Let me guess that little hole seems like it just wasn't really developed at all, huh? You know how an ember or match will burn a nice hole right through polyester or something like that, does the hole sort of resemble that but looks like what melted dropped through the hole to almost land on the membrane of the egg? Did any of that make sense?
I have got eggs like that.
I posted this article once before in another thread hoping that it would be discussed and thought that it had merit. Maybe this time.
Borrowed from Wikipedia.
"The default color of vertebrate eggs is the white of the calcium carbonate from which the shells are made, but some birds, mainly passerines, produce colored eggs. The pigments biliverdin and its zinc chelate give a green or blue ground color, and protoporphyrin produces reds and browns as a ground color or as spotting.
Non-passerines typically have white eggs, except in some ground-nesting groups such as the Charadriiformes, sandgrouse and nightjars, where camouflage is necessary, and some parasitic cuckoos which have to match the passerine host's egg.
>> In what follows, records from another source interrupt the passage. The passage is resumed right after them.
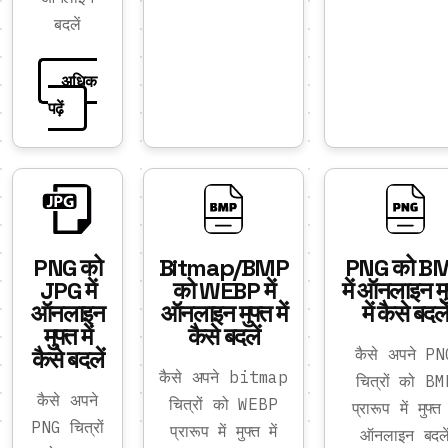
बदलें
अधिक
पढ़ें
PNG को
Bitmap/BMP
PNG को B
JPG में
को WEBP में
में ऑनलाइन मु
ऑनलाइन
ऑनलाइन मुफ्त में
में कैसे बदले
मुफ्त में
कैसे बदलें
कैसे बदलें
कैसे अपने PN
कैसे अपने bitmap
चित्रों को BM
कैसे अपने
चित्रों को WEBP
प्रारूप में मुफ्त 
PNG चित्रों
प्रारूप में मुफ्त में
ऑनलाइन बदले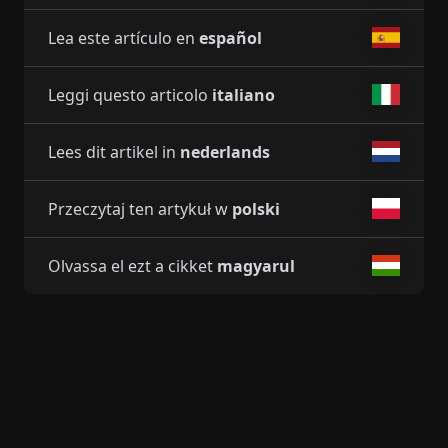
Lea este artículo en
español
Leggi questo articolo
italiano
Lees dit artikel in
nederlands
Przeczytaj ten artykuł w
polski
Olvassa el ezt a cikket
magyarul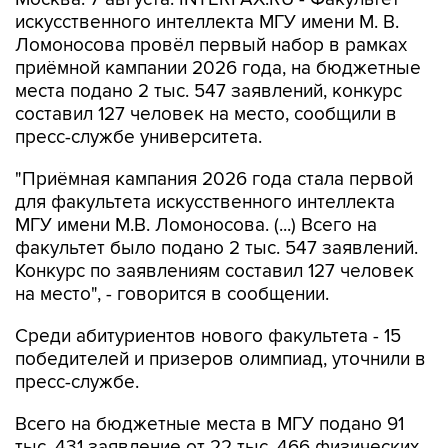
искусственного интеллекта МГУ имени М. В.
Ломоносова провёл первый набор в рамках
приёмной кампании 2026 года, на бюджетные
места подано 2 тыс. 547 заявлений, конкурс
составил 127 человек на место, сообщили в
пресс-службе университета.
"Приёмная кампания 2026 года стала первой
для факультета искусственного интеллекта
МГУ имени М.В. Ломоносова. (...) Всего на
факультет было подано 2 тыс. 547 заявлений.
Конкурс по заявлениям составил 127 человек
на место", - говорится в сообщении.
Среди абитуриентов нового факультета - 15
победителей и призеров олимпиад, уточнили в
пресс-службе.
Всего на бюджетные места в МГУ подано 91
тыс. 431 заявление от 22 тыс. 466 физических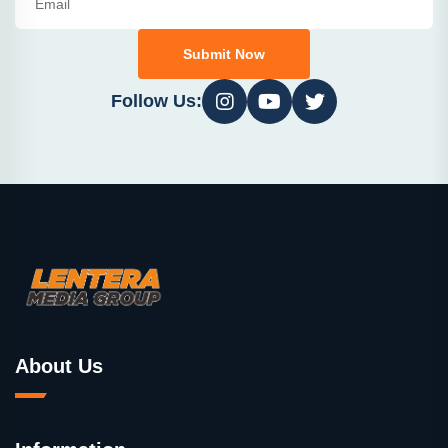
Submit Now
Follow Us:
About Us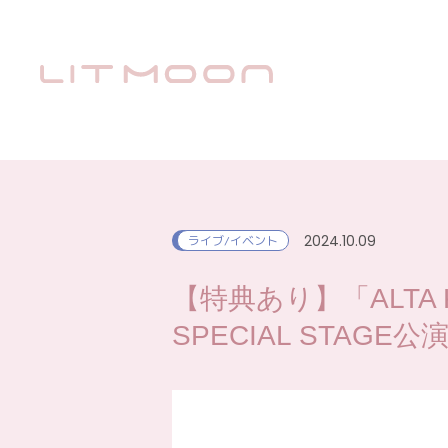
2024.10.09
ライブ/イベント
【特典あり】「ALTA Key 
SPECIAL STAGE公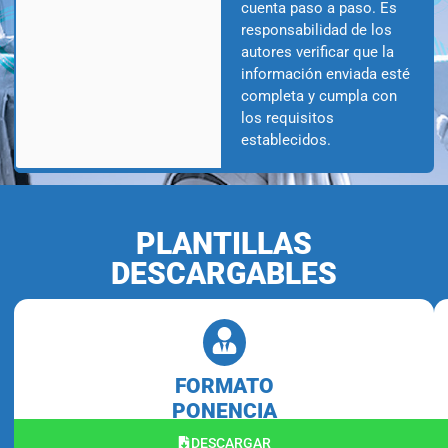
cuenta paso a paso. Es
responsabilidad de los
autores verificar que la
información enviada esté
completa y cumpla con
los requisitos
establecidos.
PLANTILLAS
DESCARGABLES
FORMATO
PONENCIA
DESCARGAR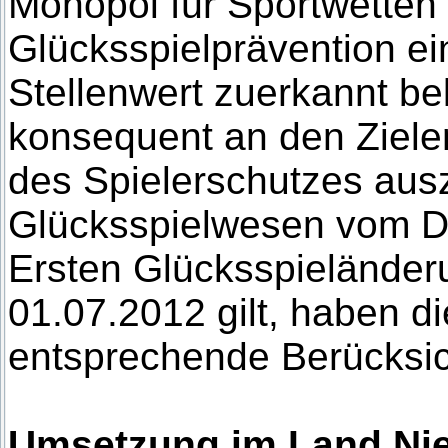
Monopol für Sportwetten 
Glücksspielprävention e
Stellenwert zuerkannt be
konsequent an den Ziele
des Spielerschutzes ausz
Glücksspielwesen vom D
Ersten Glücksspieländeru
01.07.2012 gilt, haben d
entsprechende Berücksic
Umsetzung im Land Ni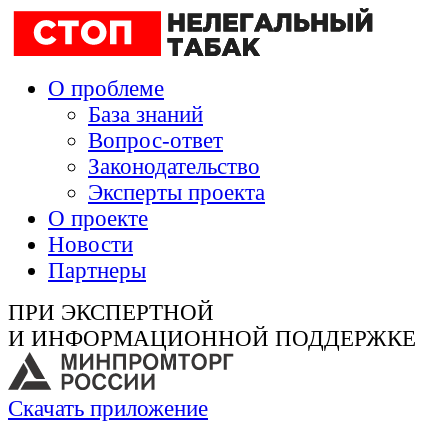
О проблеме
База знаний
Вопрос-ответ
Законодательство
Эксперты проекта
О проекте
Новости
Партнеры
ПРИ ЭКСПЕРТНОЙ
И ИНФОРМАЦИОННОЙ ПОДДЕРЖКЕ
Скачать приложение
Most passerines, in contrast, lay colored eggs, even if there is no need of cryptic colors.
However, a recent study suggests that the protoporphyrin markings on passerine eggs actually act to reduce brittleness by acting as a solid state lubricant. If there is insufficient calcium available in the local soil, the egg shell may be thin, especially in a circle around the broad end. Protoporphyrin speckling compensates for this, and increases inversely to the amount of calcium in the soil.
For the same reason, later eggs in a clutch are more spotted than early ones as the female's store of calcium is depleted.
The color of individual eggs is also genetically influenced, and appears to be inherited through the mother only, suggesting that the gene responsible for pigmentation is on the sex determining W chromosome (female birds are WZ, males ZZ).
It used to be thought that color was applied to the shell immediately before laying, but this research shows that coloration is an integral part of the development of the shell, with the same protein responsible for depositing calcium carbonate, or protoporphyrins when there is a lack of that mineral.
In species such as the Common Guillemot, which nest in large groups, each female's eggs have very different markings, making it easier for females to identify their own eggs on the crowded cliff ledges on which they breed."
http://en.wikipedia.org/wiki/Egg_(biolog
Thank you Pinchick.
I knew there's got to be an explanation for this phenomena, in this case scientifically. The hole looks very conformal and somewhat indicate an egg that is not fully developed to the naked eye of an observer due to the incomplete closure of the shell. That gave me a reason to believe that it was not pecked.